Hot air infrared thermography is one form of nondestructive evaluation of parts. In this method, hot air may be directed through an internal passage in a test piece in one or more pulses. During or after this pulse, an infrared sensor captures infrared emission information from an outside surface of the test piece. The infrared sensor is able to detect small variations in the infrared emission information indicative of different temperatures on the outside surface of the test piece. The infrared emission information can be used to generate a thermal image of the test piece in which the thermal variations across the surface of the test piece are visible. Areas of the outside surface nearer the internal passage will generally be hotter and therefore be visible in the thermographic image via a greater intensity. As a result the thermographic images can be used to evaluate internal passages of the test piece to determine, for example, its cooling efficiency, without any need to destroy the test piece.
Variations in testing conditions can lead to differences between thermographic images of the same test piece. For example, often a single test piece is subjected to several pulses of hot air in order to gain sufficient data for an accurate reading. The temperature of the hot air for each pulse may change due to the length of hoses, outside temperature, and compressor etc.
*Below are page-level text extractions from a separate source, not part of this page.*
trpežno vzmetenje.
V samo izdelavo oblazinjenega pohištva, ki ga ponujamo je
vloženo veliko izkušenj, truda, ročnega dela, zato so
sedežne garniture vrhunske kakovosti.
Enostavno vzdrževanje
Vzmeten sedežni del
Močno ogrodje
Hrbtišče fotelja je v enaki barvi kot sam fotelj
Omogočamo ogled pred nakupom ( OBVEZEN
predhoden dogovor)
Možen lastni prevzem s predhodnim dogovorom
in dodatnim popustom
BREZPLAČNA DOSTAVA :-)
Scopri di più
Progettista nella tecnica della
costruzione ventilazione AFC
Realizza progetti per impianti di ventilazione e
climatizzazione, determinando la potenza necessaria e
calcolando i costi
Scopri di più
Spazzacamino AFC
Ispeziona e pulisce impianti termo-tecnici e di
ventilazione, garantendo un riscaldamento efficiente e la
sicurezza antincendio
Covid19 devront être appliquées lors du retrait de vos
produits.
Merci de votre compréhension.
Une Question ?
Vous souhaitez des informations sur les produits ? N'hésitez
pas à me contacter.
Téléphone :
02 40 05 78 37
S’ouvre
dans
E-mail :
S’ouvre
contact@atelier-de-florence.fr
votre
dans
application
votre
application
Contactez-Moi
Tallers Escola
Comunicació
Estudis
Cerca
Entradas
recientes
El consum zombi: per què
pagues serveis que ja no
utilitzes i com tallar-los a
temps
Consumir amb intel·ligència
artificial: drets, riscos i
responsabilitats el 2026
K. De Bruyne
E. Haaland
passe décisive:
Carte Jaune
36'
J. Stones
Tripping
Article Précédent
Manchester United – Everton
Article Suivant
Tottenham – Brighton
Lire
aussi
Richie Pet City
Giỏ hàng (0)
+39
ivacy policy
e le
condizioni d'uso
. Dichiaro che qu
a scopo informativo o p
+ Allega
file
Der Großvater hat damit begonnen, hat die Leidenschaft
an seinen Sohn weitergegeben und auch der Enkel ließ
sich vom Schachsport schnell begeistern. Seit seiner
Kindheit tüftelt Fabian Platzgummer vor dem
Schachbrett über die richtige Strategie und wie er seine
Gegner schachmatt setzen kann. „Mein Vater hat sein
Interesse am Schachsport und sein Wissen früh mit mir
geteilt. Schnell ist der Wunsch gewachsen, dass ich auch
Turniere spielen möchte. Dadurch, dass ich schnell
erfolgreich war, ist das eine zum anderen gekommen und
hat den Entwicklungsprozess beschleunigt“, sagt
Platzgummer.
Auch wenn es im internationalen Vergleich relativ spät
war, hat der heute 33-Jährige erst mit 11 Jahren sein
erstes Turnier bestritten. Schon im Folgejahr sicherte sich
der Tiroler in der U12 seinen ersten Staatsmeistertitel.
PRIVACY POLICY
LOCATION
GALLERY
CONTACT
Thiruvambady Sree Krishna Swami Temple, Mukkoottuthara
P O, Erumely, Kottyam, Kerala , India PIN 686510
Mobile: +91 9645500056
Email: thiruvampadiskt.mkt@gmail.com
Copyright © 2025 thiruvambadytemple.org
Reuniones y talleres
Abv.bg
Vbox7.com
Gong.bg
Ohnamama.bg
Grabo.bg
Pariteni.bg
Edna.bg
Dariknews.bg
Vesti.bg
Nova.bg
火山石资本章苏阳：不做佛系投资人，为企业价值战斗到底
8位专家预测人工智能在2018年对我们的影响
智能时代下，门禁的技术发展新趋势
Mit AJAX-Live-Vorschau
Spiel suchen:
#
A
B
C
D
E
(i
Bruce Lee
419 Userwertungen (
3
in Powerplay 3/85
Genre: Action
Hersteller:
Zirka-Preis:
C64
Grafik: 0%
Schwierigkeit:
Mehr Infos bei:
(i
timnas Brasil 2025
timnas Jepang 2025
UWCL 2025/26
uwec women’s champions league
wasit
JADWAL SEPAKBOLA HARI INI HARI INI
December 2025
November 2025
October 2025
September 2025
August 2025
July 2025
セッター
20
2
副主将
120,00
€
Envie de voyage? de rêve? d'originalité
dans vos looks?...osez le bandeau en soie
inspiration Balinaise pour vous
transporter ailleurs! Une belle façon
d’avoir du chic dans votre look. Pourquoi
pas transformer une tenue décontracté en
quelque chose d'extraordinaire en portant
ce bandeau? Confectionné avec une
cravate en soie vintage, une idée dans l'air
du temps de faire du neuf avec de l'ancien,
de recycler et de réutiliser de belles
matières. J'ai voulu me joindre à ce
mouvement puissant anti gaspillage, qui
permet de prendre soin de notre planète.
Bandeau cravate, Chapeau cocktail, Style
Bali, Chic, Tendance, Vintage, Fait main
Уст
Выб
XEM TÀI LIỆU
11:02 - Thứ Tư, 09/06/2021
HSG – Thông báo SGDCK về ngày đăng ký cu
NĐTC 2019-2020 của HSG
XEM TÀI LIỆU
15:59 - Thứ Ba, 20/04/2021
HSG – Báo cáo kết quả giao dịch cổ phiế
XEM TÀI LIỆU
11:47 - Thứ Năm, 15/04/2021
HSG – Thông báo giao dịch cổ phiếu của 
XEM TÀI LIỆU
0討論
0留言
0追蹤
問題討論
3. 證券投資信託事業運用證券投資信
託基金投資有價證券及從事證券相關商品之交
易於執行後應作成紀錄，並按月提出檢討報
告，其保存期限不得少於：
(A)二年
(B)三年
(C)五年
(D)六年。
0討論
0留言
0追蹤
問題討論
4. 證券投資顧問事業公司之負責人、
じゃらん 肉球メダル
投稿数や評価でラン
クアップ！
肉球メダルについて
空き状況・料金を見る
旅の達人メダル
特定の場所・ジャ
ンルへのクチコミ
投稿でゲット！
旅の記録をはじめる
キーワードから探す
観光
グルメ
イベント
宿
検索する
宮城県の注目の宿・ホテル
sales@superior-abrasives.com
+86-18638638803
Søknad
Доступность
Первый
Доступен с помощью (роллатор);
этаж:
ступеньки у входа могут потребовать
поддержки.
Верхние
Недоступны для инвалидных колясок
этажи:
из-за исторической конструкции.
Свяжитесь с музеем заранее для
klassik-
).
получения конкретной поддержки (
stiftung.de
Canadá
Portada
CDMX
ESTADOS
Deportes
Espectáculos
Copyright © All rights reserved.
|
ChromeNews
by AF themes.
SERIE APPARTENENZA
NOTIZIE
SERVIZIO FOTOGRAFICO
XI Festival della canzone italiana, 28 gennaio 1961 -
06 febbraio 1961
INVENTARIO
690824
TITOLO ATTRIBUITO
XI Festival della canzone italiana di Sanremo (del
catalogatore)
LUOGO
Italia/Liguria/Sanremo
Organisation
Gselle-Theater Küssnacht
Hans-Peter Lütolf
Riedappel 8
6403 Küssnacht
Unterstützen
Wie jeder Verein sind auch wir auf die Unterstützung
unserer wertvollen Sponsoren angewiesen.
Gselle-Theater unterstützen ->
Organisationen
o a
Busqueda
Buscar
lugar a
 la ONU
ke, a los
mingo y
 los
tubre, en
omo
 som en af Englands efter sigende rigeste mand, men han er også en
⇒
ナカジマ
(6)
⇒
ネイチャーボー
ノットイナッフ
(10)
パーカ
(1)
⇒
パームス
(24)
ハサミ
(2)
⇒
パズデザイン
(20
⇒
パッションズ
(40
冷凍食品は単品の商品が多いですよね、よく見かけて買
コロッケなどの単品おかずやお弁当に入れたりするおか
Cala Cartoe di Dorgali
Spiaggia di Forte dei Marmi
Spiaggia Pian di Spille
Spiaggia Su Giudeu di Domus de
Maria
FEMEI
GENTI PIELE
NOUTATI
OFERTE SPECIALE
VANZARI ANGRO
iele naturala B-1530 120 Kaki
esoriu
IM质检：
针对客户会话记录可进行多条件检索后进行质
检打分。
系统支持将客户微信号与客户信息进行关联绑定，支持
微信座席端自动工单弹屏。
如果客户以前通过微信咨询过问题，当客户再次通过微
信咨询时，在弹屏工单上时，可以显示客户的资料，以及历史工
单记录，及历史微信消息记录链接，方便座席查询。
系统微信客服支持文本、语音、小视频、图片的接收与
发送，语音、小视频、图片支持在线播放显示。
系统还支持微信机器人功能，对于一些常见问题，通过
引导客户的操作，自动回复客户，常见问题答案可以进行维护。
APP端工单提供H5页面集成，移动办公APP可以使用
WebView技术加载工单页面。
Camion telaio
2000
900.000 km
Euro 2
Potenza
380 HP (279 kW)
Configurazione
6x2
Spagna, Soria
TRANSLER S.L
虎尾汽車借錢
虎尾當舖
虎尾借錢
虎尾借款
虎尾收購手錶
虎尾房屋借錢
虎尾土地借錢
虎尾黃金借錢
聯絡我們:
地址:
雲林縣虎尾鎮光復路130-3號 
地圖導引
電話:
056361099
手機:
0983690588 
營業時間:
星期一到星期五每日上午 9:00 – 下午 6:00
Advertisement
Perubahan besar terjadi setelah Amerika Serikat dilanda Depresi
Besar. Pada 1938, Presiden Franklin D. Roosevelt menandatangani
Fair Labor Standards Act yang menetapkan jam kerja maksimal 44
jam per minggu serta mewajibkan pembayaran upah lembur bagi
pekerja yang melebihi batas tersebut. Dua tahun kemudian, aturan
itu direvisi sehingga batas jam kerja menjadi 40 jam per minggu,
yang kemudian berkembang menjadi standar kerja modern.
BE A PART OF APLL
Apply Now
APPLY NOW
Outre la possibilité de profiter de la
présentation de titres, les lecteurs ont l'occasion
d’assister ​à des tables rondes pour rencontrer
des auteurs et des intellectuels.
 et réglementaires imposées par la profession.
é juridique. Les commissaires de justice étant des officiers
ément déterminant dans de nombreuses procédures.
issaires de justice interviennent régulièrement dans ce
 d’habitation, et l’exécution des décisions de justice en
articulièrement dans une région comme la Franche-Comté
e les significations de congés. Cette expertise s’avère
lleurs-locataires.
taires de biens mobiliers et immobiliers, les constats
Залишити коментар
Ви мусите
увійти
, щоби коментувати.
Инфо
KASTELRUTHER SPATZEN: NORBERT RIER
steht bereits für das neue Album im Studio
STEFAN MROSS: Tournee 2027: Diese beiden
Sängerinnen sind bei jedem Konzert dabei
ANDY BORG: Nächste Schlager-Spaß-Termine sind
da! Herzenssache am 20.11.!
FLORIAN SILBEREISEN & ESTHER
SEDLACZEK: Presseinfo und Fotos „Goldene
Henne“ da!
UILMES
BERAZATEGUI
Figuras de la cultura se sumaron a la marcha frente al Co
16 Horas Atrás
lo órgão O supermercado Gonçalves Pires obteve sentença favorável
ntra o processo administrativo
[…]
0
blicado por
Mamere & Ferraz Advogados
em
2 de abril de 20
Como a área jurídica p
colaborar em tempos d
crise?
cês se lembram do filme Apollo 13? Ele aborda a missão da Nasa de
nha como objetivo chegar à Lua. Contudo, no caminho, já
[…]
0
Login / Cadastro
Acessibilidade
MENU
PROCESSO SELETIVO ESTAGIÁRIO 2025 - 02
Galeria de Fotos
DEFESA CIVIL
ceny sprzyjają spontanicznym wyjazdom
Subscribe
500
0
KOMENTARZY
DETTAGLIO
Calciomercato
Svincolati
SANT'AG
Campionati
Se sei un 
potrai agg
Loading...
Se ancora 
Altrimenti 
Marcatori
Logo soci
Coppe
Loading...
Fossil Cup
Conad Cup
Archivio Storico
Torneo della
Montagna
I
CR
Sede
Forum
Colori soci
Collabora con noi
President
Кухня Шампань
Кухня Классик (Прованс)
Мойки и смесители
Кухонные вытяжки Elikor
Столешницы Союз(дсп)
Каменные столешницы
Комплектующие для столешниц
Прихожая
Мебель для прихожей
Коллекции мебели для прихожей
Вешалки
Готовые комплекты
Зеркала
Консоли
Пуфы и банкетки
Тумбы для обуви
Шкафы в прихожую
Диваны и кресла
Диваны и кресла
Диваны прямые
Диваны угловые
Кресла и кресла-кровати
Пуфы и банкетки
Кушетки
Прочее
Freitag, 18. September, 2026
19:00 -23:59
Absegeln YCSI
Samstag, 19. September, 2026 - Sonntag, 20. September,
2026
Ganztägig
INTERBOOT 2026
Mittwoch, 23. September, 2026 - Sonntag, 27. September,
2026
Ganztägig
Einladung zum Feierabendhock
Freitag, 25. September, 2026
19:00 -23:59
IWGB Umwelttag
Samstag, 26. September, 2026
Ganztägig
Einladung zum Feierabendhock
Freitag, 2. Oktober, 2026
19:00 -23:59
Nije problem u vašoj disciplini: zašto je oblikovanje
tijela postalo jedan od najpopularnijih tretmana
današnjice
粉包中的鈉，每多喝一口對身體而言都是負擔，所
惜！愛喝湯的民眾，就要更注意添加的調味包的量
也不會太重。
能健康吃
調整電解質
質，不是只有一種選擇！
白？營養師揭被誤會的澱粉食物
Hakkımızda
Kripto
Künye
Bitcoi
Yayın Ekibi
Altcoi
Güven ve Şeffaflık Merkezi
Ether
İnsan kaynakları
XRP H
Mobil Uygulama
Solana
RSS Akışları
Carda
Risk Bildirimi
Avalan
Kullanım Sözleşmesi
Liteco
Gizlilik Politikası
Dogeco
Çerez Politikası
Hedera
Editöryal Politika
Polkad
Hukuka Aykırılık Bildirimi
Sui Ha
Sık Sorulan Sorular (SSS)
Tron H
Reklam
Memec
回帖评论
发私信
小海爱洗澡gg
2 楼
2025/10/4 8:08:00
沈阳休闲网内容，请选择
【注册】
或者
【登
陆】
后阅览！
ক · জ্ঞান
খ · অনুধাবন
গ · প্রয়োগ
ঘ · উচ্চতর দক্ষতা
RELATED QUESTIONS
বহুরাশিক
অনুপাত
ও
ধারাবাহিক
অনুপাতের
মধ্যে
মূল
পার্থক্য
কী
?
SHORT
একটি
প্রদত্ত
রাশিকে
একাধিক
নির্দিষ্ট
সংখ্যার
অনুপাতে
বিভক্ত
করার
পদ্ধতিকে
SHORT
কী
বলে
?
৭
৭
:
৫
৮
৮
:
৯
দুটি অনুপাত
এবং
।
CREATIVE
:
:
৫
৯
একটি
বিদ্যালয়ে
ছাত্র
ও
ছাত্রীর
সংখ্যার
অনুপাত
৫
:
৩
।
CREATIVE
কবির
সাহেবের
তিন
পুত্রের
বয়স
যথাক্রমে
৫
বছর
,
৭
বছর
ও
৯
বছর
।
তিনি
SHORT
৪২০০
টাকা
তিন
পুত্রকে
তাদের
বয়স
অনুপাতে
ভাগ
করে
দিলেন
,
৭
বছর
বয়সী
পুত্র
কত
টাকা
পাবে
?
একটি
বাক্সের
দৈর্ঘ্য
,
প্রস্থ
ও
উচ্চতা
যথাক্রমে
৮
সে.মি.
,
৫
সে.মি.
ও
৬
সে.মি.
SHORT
Further, with each pulse the test piece heats up, and with each delay between pulses the test piece cools down, and thus the emission intensity of the test piece may change with each pulse. While a relative temperature distribution of the test piece will show in each of the thermographic images, an intensity level of the image may vary from image to image. This variation in intensity may be particularly prevalent near a cooling passage, which will heat up more quickly than the surrounding material. As a result, the cooling passages may vary in intensity from one image to the next relative to the surrounding material. This variation in intensity makes it difficult to detect certain partially blocked passages and measure wall thicknesses etc. Further, less accurate image data makes it difficult to compare thermal efficiency of different blade designs.
In addition, with no reference to the input air temperature, comparing multiple test pieces to each other on the same temperature scale difficult. Consequently, there is room for improvement in the art.